Monday 20 October 2014

Supergrass prosecutions reviewed

Published 11/12/2012 | 00:49

Th use of 'supergrass' evidence is being reviewed, said Barra McGrory, Director of the Northern Ireland Public Prosecution Service

The process of deciding whether to take future prosecutions based on supergrass evidence has been reviewed in the wake of a controversial murder trial this year, Northern Ireland's Director of Public Prosecutions has said.

Barra McGrory said he took the action after a detailed analysis of the judgment in the case that saw 12 men acquitted of a range of terrorist offences, nine of them for the murder of UDA leader Tommy English in Belfast in 2000.

Judge Mr Justice Gillen was very critical of key state evidence provided by brothers and self-confessed UVF members Ian and Robert Stewart, who had agreed to testify against the accused men as so-called assisting offenders in return for a lighter sentence.

Future cases involving supergrass evidence could be in the pipeline, with alleged senior loyalist and murder accused Gary Haggarty, 40, from north Belfast, having also turned state's witness.

Mr McGrory said he would not criticise the decision to take prosecutions based on the Stewart evidence - noting that he was not in the post at the time.

He stressed that any future prosecutorial decisions would be made after intensive analysis of the evidence.

"I would like to think certainly that when the next decision comes to be taken, and there will be decisions soon, that they'll be taken in a very careful and analytical way," he said.

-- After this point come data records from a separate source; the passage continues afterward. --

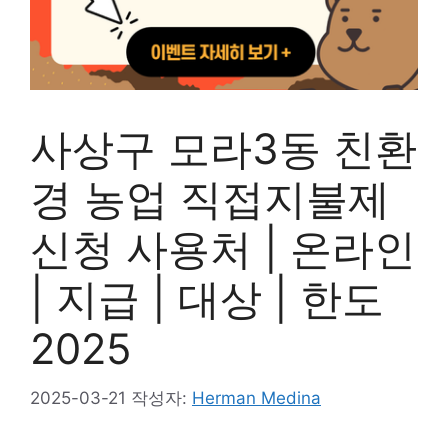
사상구 모라3동 친환
경 농업 직접지불제
신청 사용처 | 온라인
| 지급 | 대상 | 한도
2025
2025-03-21
작성자:
Herman Medina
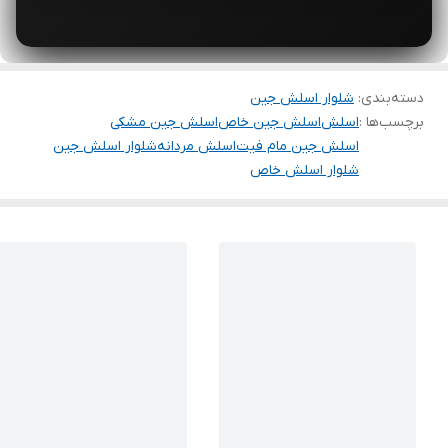
دسته‌بندی
:
شلوار اسلش جین
برچسب‌ها :
اسلش
اسلش جین خاص
اسلش جین مشکی
اسلش جین مام فیت
اسلش مردانه
شلوار اسلش جین
شلوار اسلش خاص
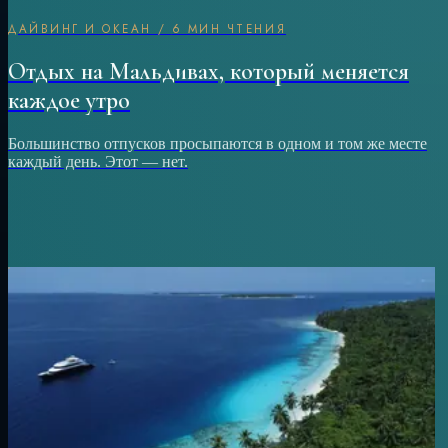
ДАЙВИНГ И ОКЕАН
/
6 МИН ЧТЕНИЯ
Отдых на Мальдивах, который меняется
каждое утро
Большинство отпусков просыпаются в одном и том же месте
каждый день. Этот — нет.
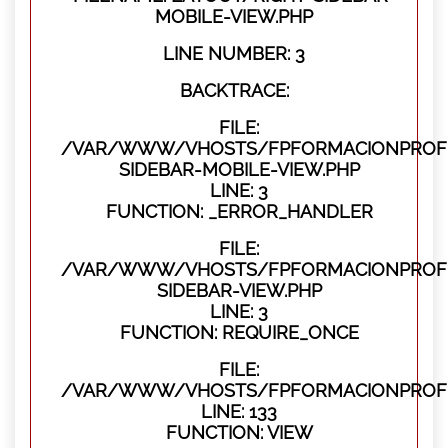
MOBILE-VIEW.PHP
LINE NUMBER: 3
BACKTRACE:
FILE:
/VAR/WWW/VHOSTS/FPFORMACIONPROFES
SIDEBAR-MOBILE-VIEW.PHP
LINE: 3
FUNCTION: _ERROR_HANDLER
FILE:
/VAR/WWW/VHOSTS/FPFORMACIONPROFES
SIDEBAR-VIEW.PHP
LINE: 3
FUNCTION: REQUIRE_ONCE
FILE:
/VAR/WWW/VHOSTS/FPFORMACIONPROFES
LINE: 133
FUNCTION: VIEW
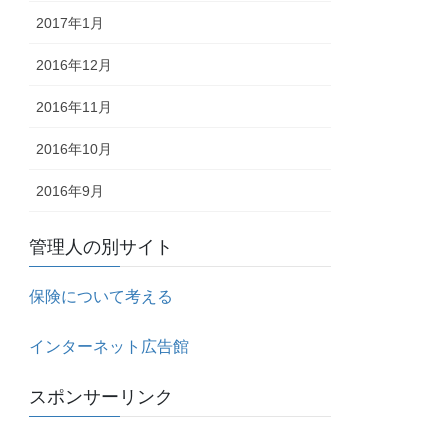
2017年1月
2016年12月
2016年11月
2016年10月
2016年9月
管理人の別サイト
保険について考える
インターネット広告館
スポンサーリンク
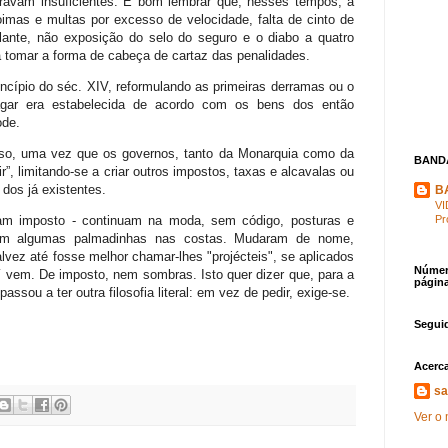
avam insuficientes.
É bom lembrar que, nesses tempos, à
imas e multas por excesso de velocidade, falta de cinto de
lante, não exposição do selo do seguro e o diabo a quatro
a tomar a forma de cabeça de cartaz das penalidades.
incípio do séc. XIV, reformulando as primeiras derramas ou o
agar era estabelecida de acordo com os bens dos então
ode.
so, uma vez que os governos, tanto da Monarquia como da
BAND
r”, limitando-se a criar outros impostos, taxas e alcavalas ou
dos já existentes.
B
VI
am imposto - continuam na moda, sem código, posturas e
Pr
com algumas palmadinhas nas costas. Mudaram de nome,
lvez até fosse melhor chamar-lhes "projécteis", se aplicados
Número
aí vem. De imposto, nem sombras. Isto quer dizer que, para a
págin
ssou a ter outra filosofia literal: em vez de pedir, exige-se.
Segui
Acerc
sa
Ver o 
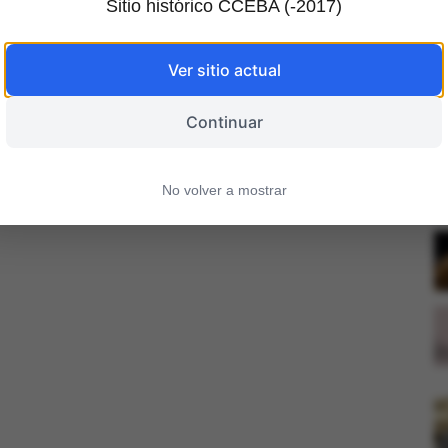
Sitio histórico CCEBA (-2017)
V
Ver sitio actual
Continuar
No volver a mostrar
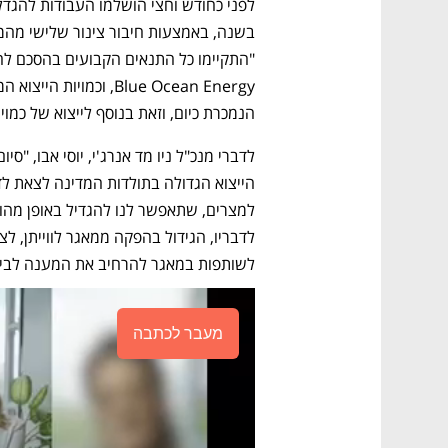
"התקיימו כל התנאים הקבועים בהסכם להג
הנמכרת כיום, וזאת בנוסף לייצוא של כמויות נו
לשותפות במאגר להרחיב את המענה לביקו
מעבר לכתבה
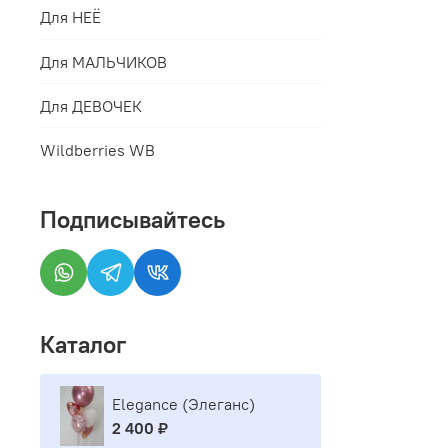
Для НЕЁ
Для МАЛЬЧИКОВ
Для ДЕВОЧЕК
Wildberries WB
Подписывайтесь
Каталог
Elegance (Элеганс)
2 400 ₽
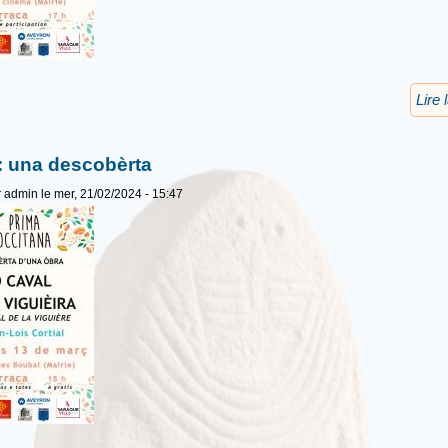
Lire 
: una descobèrta
r
admin
le mer, 21/02/2024 - 15:47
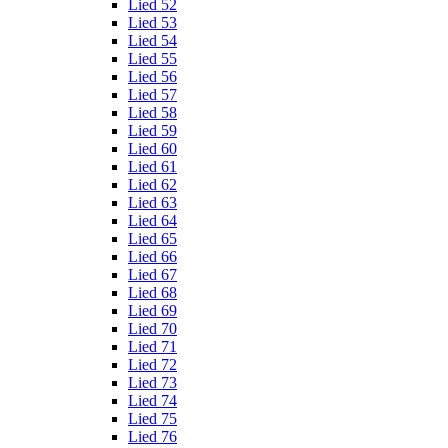
Lied 52
Lied 53
Lied 54
Lied 55
Lied 56
Lied 57
Lied 58
Lied 59
Lied 60
Lied 61
Lied 62
Lied 63
Lied 64
Lied 65
Lied 66
Lied 67
Lied 68
Lied 69
Lied 70
Lied 71
Lied 72
Lied 73
Lied 74
Lied 75
Lied 76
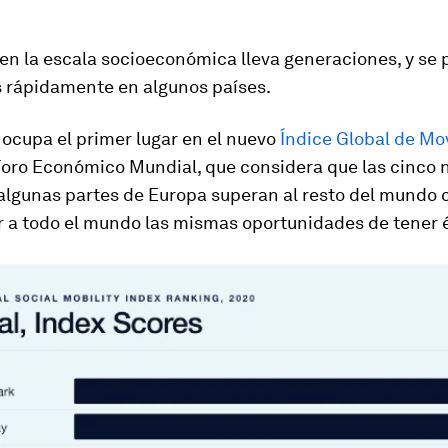
en la escala socioeconómica lleva generaciones, y se
rápidamente en algunos países.
ocupa el primer lugar en el nuevo
Índice Global de Mo
Foro Económico Mundial, que considera que las cinco 
 algunas partes de Europa superan al resto del mundo
r a todo el mundo las mismas oportunidades de tener é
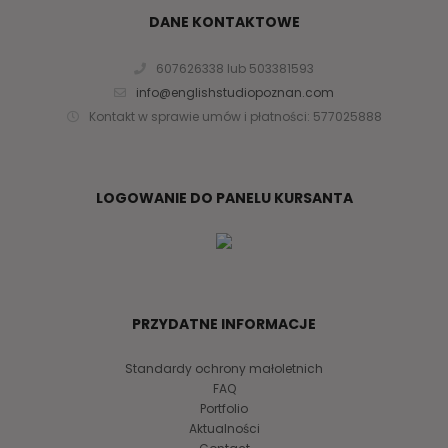
DANE KONTAKTOWE
607626338 lub 503381593
info@englishstudiopoznan.com
Kontakt w sprawie umów i płatności: 577025888
LOGOWANIE DO PANELU KURSANTA
PRZYDATNE INFORMACJE
Standardy ochrony małoletnich
FAQ
Portfolio
Aktualności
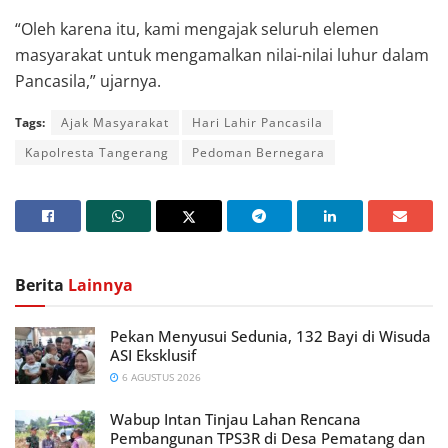
“Oleh karena itu, kami mengajak seluruh elemen
masyarakat untuk mengamalkan nilai-nilai luhur dalam
Pancasila,” ujarnya.
Tags:
Ajak Masyarakat
Hari Lahir Pancasila
Kapolresta Tangerang
Pedoman Bernegara
Berita
Lainnya
Pekan Menyusui Sedunia, 132 Bayi di Wisuda
ASI Eksklusif
6 AGUSTUS 2026
Wabup Intan Tinjau Lahan Rencana
Pembangunan TPS3R di Desa Pematang dan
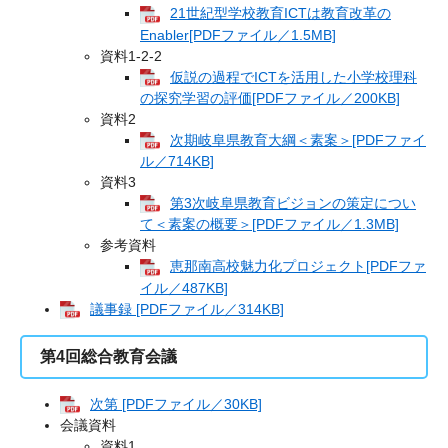
21世紀型学校教育ICTは教育改革の
Enabler[PDFファイル／1.5MB]
資料1-2-2
仮説の過程でICTを活用した小学校理科
の探究学習の評価[PDFファイル／200KB]
資料2
次期岐阜県教育大綱＜素案＞[PDFファイ
ル／714KB]
資料3
第3次岐阜県教育ビジョンの策定につい
て＜素案の概要＞[PDFファイル／1.3MB]
参考資料
恵那南高校魅力化プロジェクト[PDFファ
イル／487KB]
議事録 [PDFファイル／314KB]
第4回総合教育会議
次第 [PDFファイル／30KB]
会議資料
資料1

"All I can say is that I have had cause to review how decisions will be taken in respect of accomplice evidence within the legislative framework and I am confident that when those decisions are taken they will be as accurate as they can possibly be."

Mr McGrory said reliability would always be an issue with such evidence but said police had to match up the testimony with other information available.

"We have got to look at ways that we can ensure that we not only get over the 'case to answer' stage but we have information which is reliable enough to bring in convictions and certainly there is nobody more aware (of) the range of areas where that evidence might be found wanting than I am, and the senior lawyers in this office who are looking at the future cases are well briefed in what's needed."